Embeddings are normalized (normalize_embeddings=True) so that cosine similarity can be computed as a simple dot product, avoiding the need for normalization at search time.

  • Flat JSON storage — no HNSW/FAISS/Qdrant indexing. Search is brute-force dot product over the entire matrix. Works for the current scale but will not scale past ~100 books. Tracked as mitigation M12.
  • 512-token truncation — chunks longer than ~2,000 characters (after prefix) lose tail content. The prefix takes 100-400 characters, leaving 1,400-1,700 characters for the body. Long legal analyses may have important content truncated.
  • Metadata pollution — if enrichment metadata is wrong (e.g., instituto misclassified), the embedding captures incorrect semantics. Since the prefix is weighted first in the token sequence, bad metadata actively harms search quality. This is why the metadata quality gate (M06) is critical.
  • Legal-BERTimbau trained on PT-PT — the model was trained on Portuguese from Portugal, not Brazilian Portuguese. While the languages are mutually intelligible, there may be subtle vocabulary mismatches for Brazilian legal terminology.

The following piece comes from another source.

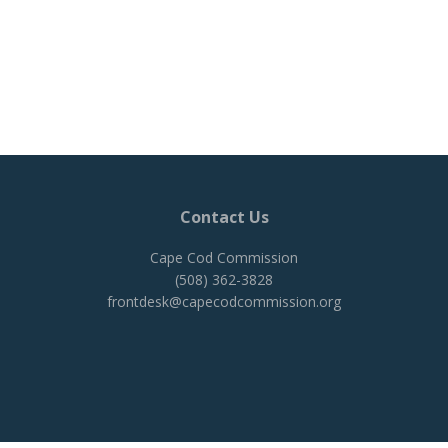
Contact Us
Cape Cod Commission
(508) 362-3828
frontdesk@capecodcommission.org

  • No incremental update — adding a new book requires regenerating the entire embedding file. There is no append-only or incremental index update mechanism.
  • BM25 index reuses composed text — the BM25 index uses the same metadata-prefixed text as embeddings. This means BM25 keyword search matches against metadata terms (instituto names, categories) in addition to body text, which may inflate relevance of metadata-matching but content-irrelevant results.